(Dataset entries)
● ● ● ● ●
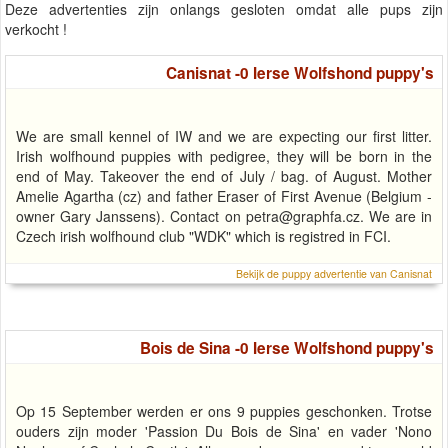
Deze advertenties zijn onlangs gesloten omdat alle pups zijn
verkocht !
Canisnat -0 Ierse Wolfshond puppy's
We are small kennel of IW and we are expecting our first litter.
Irish wolfhound puppies with pedigree, they will be born in the
end of May. Takeover the end of July / bag. of August. Mother
Amelie Agartha (cz) and father Eraser of First Avenue (Belgium -
owner Gary Janssens). Contact on
petra@graphfa.cz
. We are in
Czech irish wolfhound club "WDK" which is registred in FCI.
Bekijk de puppy advertentie van Canisnat
Bois de Sina -0 Ierse Wolfshond puppy's
Op 15 September werden er ons 9 puppies geschonken. Trotse
ouders zijn moder 'Passion Du Bois de Sina' en vader 'Nono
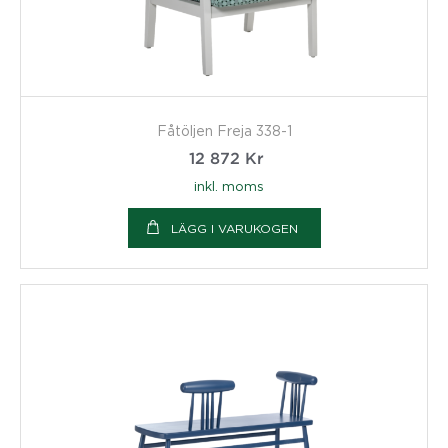
Fåtöljen Freja 338-1
12 872
Kr
inkl. moms
LÄGG I VARUKOGEN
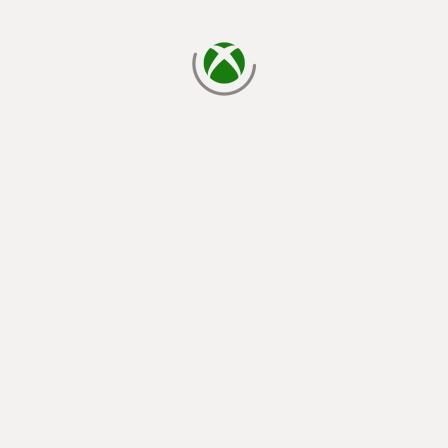
đang tải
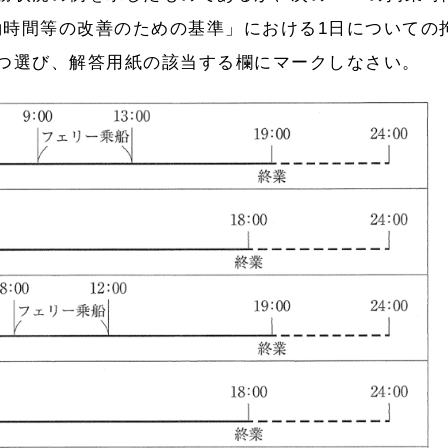
働時間等の改善のための基準」における1日についての
つ選び、解答用紙の該当する欄にマークしなさい。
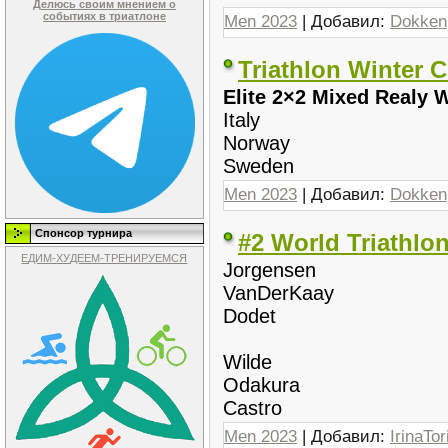
Делюсь своим мнением о
событиях в триатлоне
Men 2023
| Добавил:
Dokken
Triathlon Winter
Elite 2×2 Mixed Realy W
Italy
Norway
Sweden
Men 2023
| Добавил:
Dokken
Спонсор турнира
#2 World Triathl
ЕДИМ-ХУДЕЕМ-ТРЕНИРУЕМСЯ
Jorgensen
VanDerKaay
Dodet
Wilde
Odakura
Castro
Men 2023
| Добавил:
IrinaTor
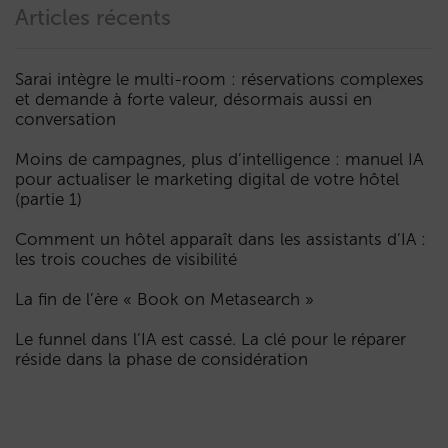
Articles récents
Sarai intègre le multi-room : réservations complexes
et demande à forte valeur, désormais aussi en
conversation
Moins de campagnes, plus d’intelligence : manuel IA
pour actualiser le marketing digital de votre hôtel
(partie 1)
Comment un hôtel apparaît dans les assistants d’IA :
les trois couches de visibilité
La fin de l’ère « Book on Metasearch »
Le funnel dans l’IA est cassé. La clé pour le réparer
réside dans la phase de considération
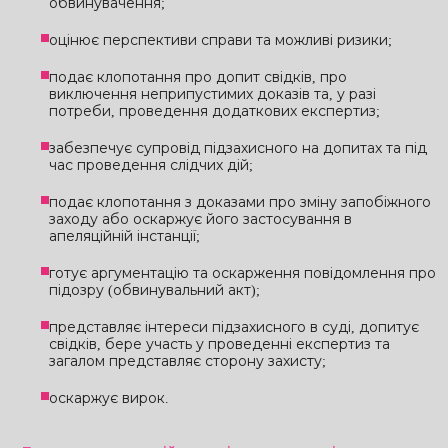
обвинувачення;
оцінює перспективи справи та можливі ризики;
подає клопотання про допит свідків, про
виключення неприпустимих доказів та, у разі
потреби, проведення додаткових експертиз;
забезпечує супровід підзахисного на допитах та під
час проведення слідчих дій;
подає клопотання з доказами про зміну запобіжного
заходу або оскаржує його застосування в
апеляційній інстанції;
готує аргументацію та оскарження повідомлення про
підозру (обвинувальний акт);
представляє інтереси підзахисного в суді, допитує
свідків, бере участь у проведенні експертиз та
загалом представляє сторону захисту;
оскаржує вирок.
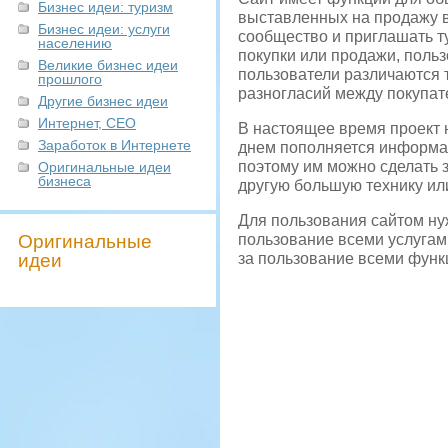
Бизнес идеи: туризм
выставленных на продажу в
Бизнес идеи: услуги
сообщество и приглашать т
населению
покупки или продажи, польз
Великие бизнес идеи
пользователи различаются т
прошлого
разногласий между покупат
Другие бизнес идеи
Интернет, СЕО
В настоящее время проект 
Заработок в Интернете
днем пополняется информац
поэтому им можно сделать з
Оригинальные идеи
бизнеса
другую большую технику ил
Для пользования сайтом ну
Оригинальные
пользование всеми услугам
идеи
за пользование всеми функ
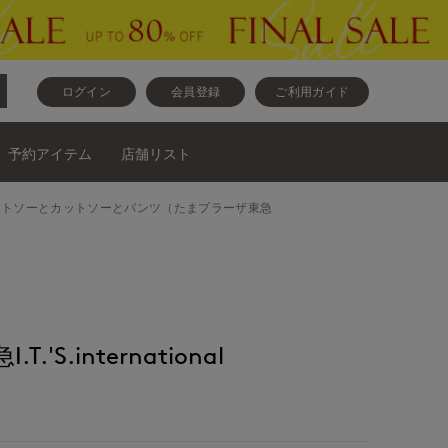
ログイン
会員登録
ご利用ガイド
予約アイテム
店舗リスト
nalコートとカットソーとカットソーとパンツ（たまプラーザ東急
'S.international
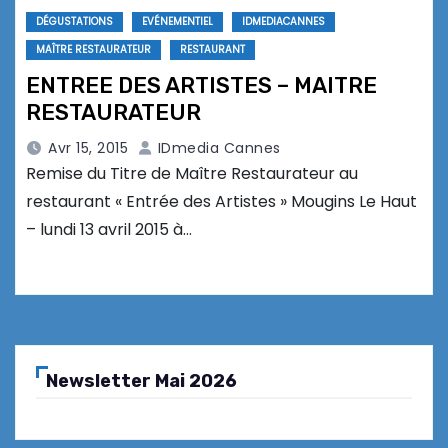
DÉGUSTATIONS
EVÉNEMENTIEL
IDMEDIACANNES
MAÎTRE RESTAURATEUR
RESTAURANT
ENTREE DES ARTISTES – MAITRE
RESTAURATEUR
Avr 15, 2015
IDmedia Cannes
Remise du Titre de Maître Restaurateur au
restaurant « Entrée des Artistes » Mougins Le Haut
– lundi 13 avril 2015 à…
Newsletter Mai 2026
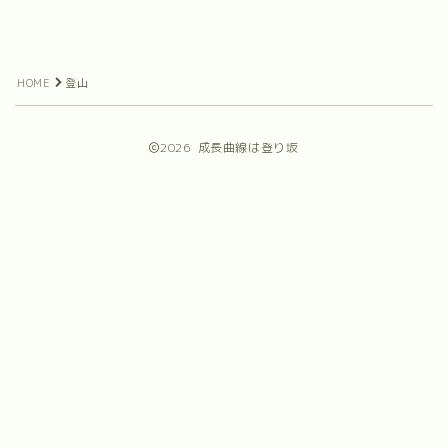
HOME
登山
2026 成長曲線は登り坂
● ● ● ● ●
▶ **EXERCISE DIRECTIONS**: Going by the data above, the answer is exactly the lines from the one holding "Sarai intègre le" to the one holding "выставленных на продажу в", both kept, with the pictures left out.

▶ **ANSWER BOX**:
Sarai intègre le multi-room : réservations complexes
et demande à forte valeur, désormais aussi en
conversation
Moins de campagnes, plus d’intelligence : manuel IA
pour actualiser le marketing digital de votre hôtel
(partie 1)
Comment un hôtel apparaît dans les assistants d’IA :
les trois couches de visibilité
La fin de l’ère « Book on Metasearch »
Le funnel dans l’IA est cassé. La clé pour le réparer
réside dans la phase de considération
обвинувачення;
оцінює перспективи справи та можливі ризики;
подає клопотання про допит свідків, про
виключення неприпустимих доказів та, у разі
потреби, проведення додаткових експертиз;
забезпечує супровід підзахисного на допитах та під
час проведення слідчих дій;
подає клопотання з доказами про зміну запобіжного
заходу або оскаржує його застосування в
апеляційній інстанції;
готує аргументацію та оскарження повідомлення про
підозру (обвинувальний акт);
представляє інтереси підзахисного в суді, допитує
свідків, бере участь у проведенні експертиз та
загалом представляє сторону захисту;
оскаржує вирок.
Бизнес идеи: туризм
выставленных на продажу в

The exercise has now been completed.